Лев Толстой и толстовство Автор Михаил Эдельштейн[7]



Первые ассоциации со словом «толстовство» в массовом сознании — это ненасилие, отказ от имущества, опрощение, вегетарианство. «Толстовцем» обзывает себя Остап Бендер в «Золотом теленке», передумав отправлять отнятый у Корейко миллион народному комиссару финансов: «Тоже, апостол Павел нашелся, — шептал он, перепрыгивая через клумбы городского сада. — Бессребреник, с-сукин сын! Менонит проклятый, адвентист седьмого дня! Дурак! Если они уже отправили посылку — повешусь!

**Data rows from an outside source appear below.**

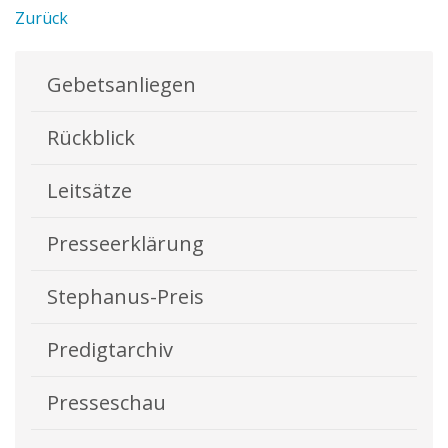
Zurück
Gebetsanliegen
Rückblick
Leitsätze
Presseerklärung
Stephanus-Preis
Predigtarchiv
Presseschau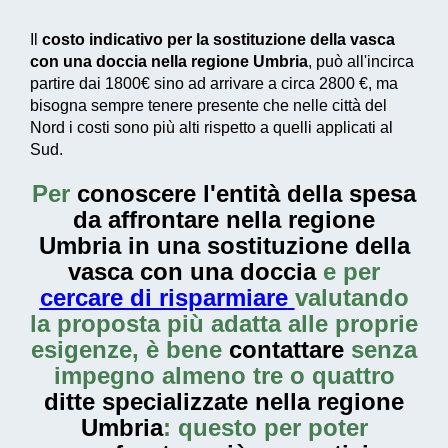
Il
costo indicativo per la sostituzione della vasca
con una doccia nella regione Umbria
, può all'incirca
partire dai
1800€
sino ad arrivare a circa
2800 €
, ma
bisogna sempre tenere presente che nelle città del
Nord i costi sono più alti rispetto a quelli applicati al
Sud.
Per
conoscere l'entità della
spesa
da affrontare nella regione
Umbria in una sostituzione della
vasca con una doccia
e per
cercare di risparmiare
valutando
la proposta più adatta alle proprie
esigenze, è bene
contattare
senza
impegno almeno tre o quattro
ditte specializzate nella regione
Umbria
: questo per poter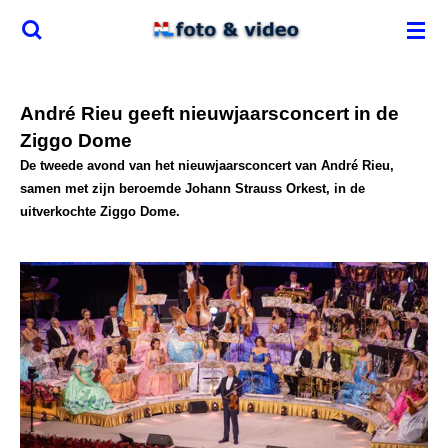
Ga
direct
naar
de
André Rieu geeft nieuwjaarsconcert in de
hoofdinhoud
Ziggo Dome
De tweede avond van het nieuwjaarsconcert van André Rieu,
samen met zijn beroemde Johann Strauss Orkest, in de
uitverkochte Ziggo Dome.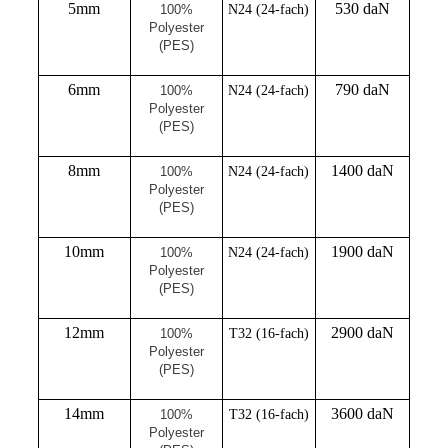
5mm
530 daN
100%
N24 (24-fach)
Polyester
(PES)
6mm
790 daN
100%
N24 (24-fach)
Polyester
(PES)
8mm
1400 daN
100%
N24 (24-fach)
Polyester
(PES)
10mm
1900 daN
100%
N24 (24-fach)
Polyester
(PES)
12mm
2900 daN
100%
T32 (16-fach)
Polyester
(PES)
14mm
3600 daN
100%
T32 (16-fach)
Polyester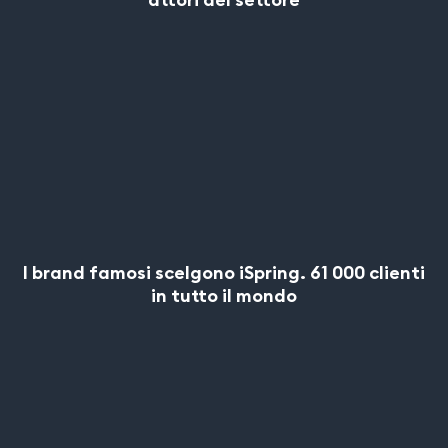
I brand famosi scelgono iSpring. 61 000 clienti
in tutto il mondo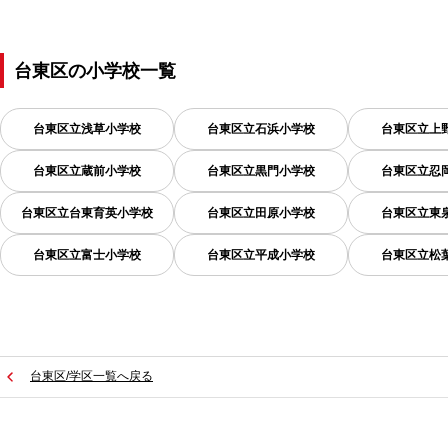
台東区
の
小学校一覧
台東区立浅草小学校
台東区立石浜小学校
台東区立上
台東区立蔵前小学校
台東区立黒門小学校
台東区立忍
台東区立台東育英小学校
台東区立田原小学校
台東区立東
台東区立富士小学校
台東区立平成小学校
台東区立松
台東区/学区一覧へ戻る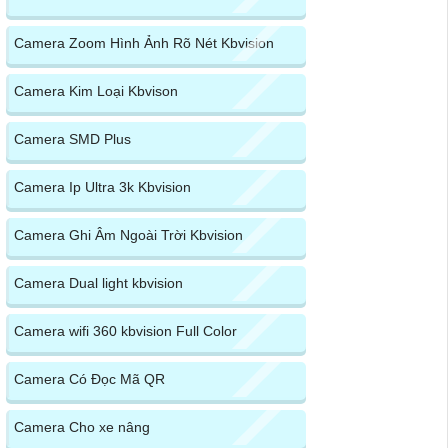
Camera Zoom Hình Ảnh Rõ Nét Kbvision
Camera Kim Loại Kbvison
Camera SMD Plus
Camera Ip Ultra 3k Kbvision
Camera Ghi Âm Ngoài Trời Kbvision
Camera Dual light kbvision
Camera wifi 360 kbvision Full Color
Camera Có Đọc Mã QR
Camera Cho xe nâng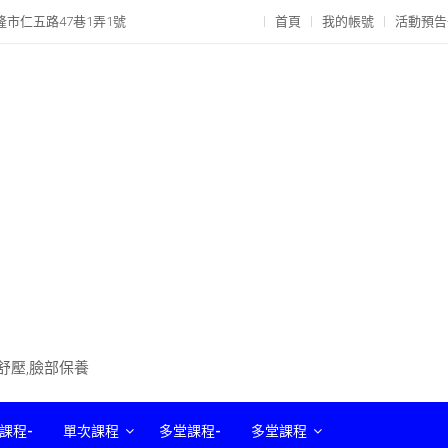
隆市仁五路47巷1弄1號
首頁
我的帳號
活動預告
部舒壓,臉部保養
課程-
單次課程
多堂課程-
多堂課程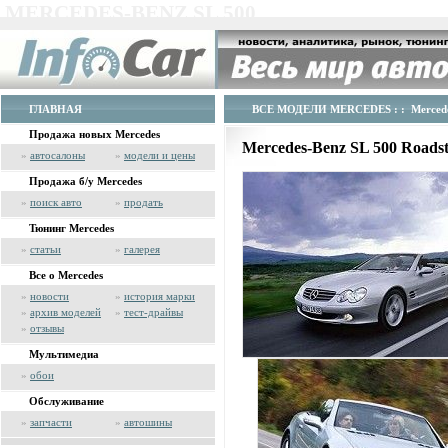
MERCEDES-BENZ SL 500
ГЛАВНАЯ
ВСЕ МОДЕЛИ MERCEDES
: : Merced
Продажа новых Mercedes
Mercedes-Benz SL 500 Roads
»
автосалоны
»
модели и цены
Продажа б/у Mercedes
»
поиск авто
»
продать
Тюнинг Mercedes
»
статьи
»
галерея
Все о Mercedes
»
новости
»
история марки
»
архив моделей
»
тест-драйвы
»
отзывы
Мультимедиа
»
обои
Обслуживание
»
запчасти
»
автошины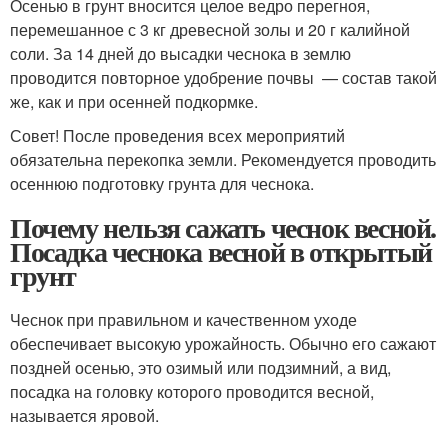
Осенью в грунт вносится целое ведро перегноя,
перемешанное с 3 кг древесной золы и 20 г калийной
соли. За 14 дней до высадки чеснока в землю
проводится повторное удобрение почвы — состав такой
же, как и при осенней подкормке.
Совет! После проведения всех мероприятий
обязательна перекопка земли. Рекомендуется проводить
осеннюю подготовку грунта для чеснока.
Почему нельзя сажать чеснок весной.
Посадка чеснока весной в открытый
грунт
Чеснок при правильном и качественном уходе
обеспечивает высокую урожайность. Обычно его сажают
поздней осенью, это озимый или подзимний, а вид,
посадка на головку которого проводится весной,
называется яровой.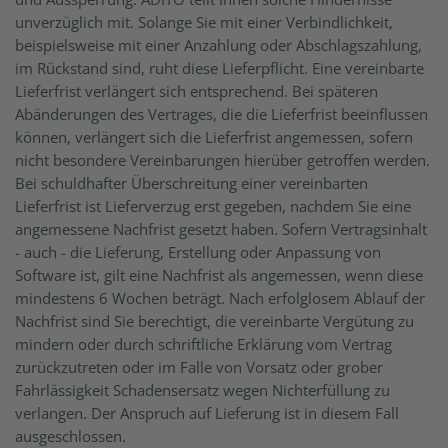
unverzüglich mit. Solange Sie mit einer Verbindlichkeit,
beispielsweise mit einer Anzahlung oder Abschlagszahlung,
im Rückstand sind, ruht diese Lieferpflicht. Eine vereinbarte
Lieferfrist verlängert sich entsprechend. Bei späteren
Abänderungen des Vertrages, die die Lieferfrist beeinflussen
können, verlängert sich die Lieferfrist angemessen, sofern
nicht besondere Vereinbarungen hierüber getroffen werden.
Bei schuldhafter Überschreitung einer vereinbarten
Lieferfrist ist Lieferverzug erst gegeben, nachdem Sie eine
angemessene Nachfrist gesetzt haben. Sofern Vertragsinhalt
- auch - die Lieferung, Erstellung oder Anpassung von
Software ist, gilt eine Nachfrist als angemessen, wenn diese
mindestens 6 Wochen beträgt. Nach erfolglosem Ablauf der
Nachfrist sind Sie berechtigt, die vereinbarte Vergütung zu
mindern oder durch schriftliche Erklärung vom Vertrag
zurückzutreten oder im Falle von Vorsatz oder grober
Fahrlässigkeit Schadensersatz wegen Nichterfüllung zu
verlangen. Der Anspruch auf Lieferung ist in diesem Fall
ausgeschlossen.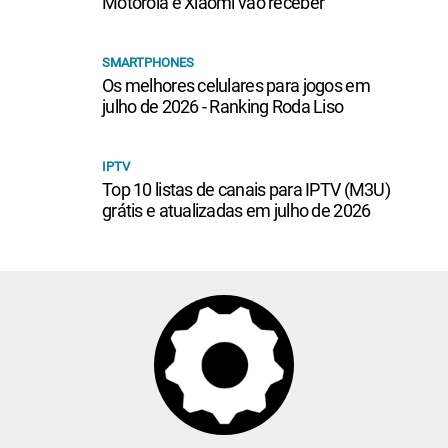
Motorola e Xiaomi vão receber
SMARTPHONES
Os melhores celulares para jogos em
julho de 2026 - Ranking Roda Liso
IPTV
Top 10 listas de canais para IPTV (M3U)
grátis e atualizadas em julho de 2026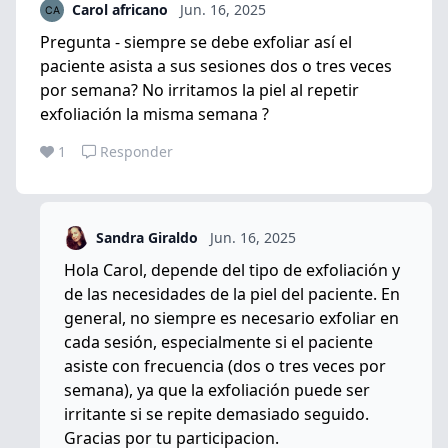
Carol africano
Jun. 16, 2025
Pregunta - siempre se debe exfoliar así el
paciente asista a sus sesiones dos o tres veces
por semana? No irritamos la piel al repetir
exfoliación la misma semana ?
1
Responder
Sandra Giraldo
Jun. 16, 2025
Hola Carol, depende del tipo de exfoliación y
de las necesidades de la piel del paciente. En
general, no siempre es necesario exfoliar en
cada sesión, especialmente si el paciente
asiste con frecuencia (dos o tres veces por
semana), ya que la exfoliación puede ser
irritante si se repite demasiado seguido.
Gracias por tu participacion.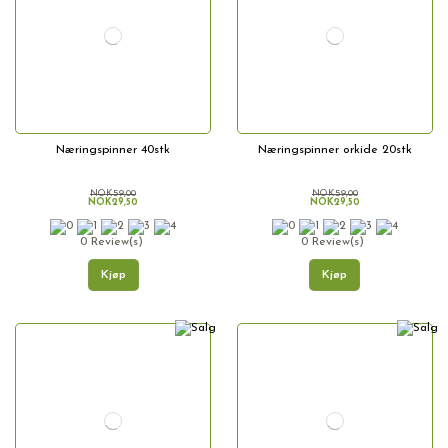
Næringspinner 40stk
Næringspinner orkide 20stk
NOK59,00
NOK59,00
NOK29,50
NOK29,50
0 Review(s)
0 Review(s)
Kjøp
Kjøp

Убивать надо таких толстовцев!» «Жил-был великий писатель / Лев Николаич Толстой, / Не ел он ни рыбы, ни мяса, / Ходил по аллеям босой», — поется в популярной песне, сочиненной накануне войны Сергеем Кристи. Примеры, разумеется, можно множить.

Между тем все это очень важные, но все же следствия. Исходная точка толстовского учения — убежденность, что человеку необходимо представление о смысле жизни, находящемся вне его самого. Без этого его ждут тоска, безысходный ужас, самоубийство.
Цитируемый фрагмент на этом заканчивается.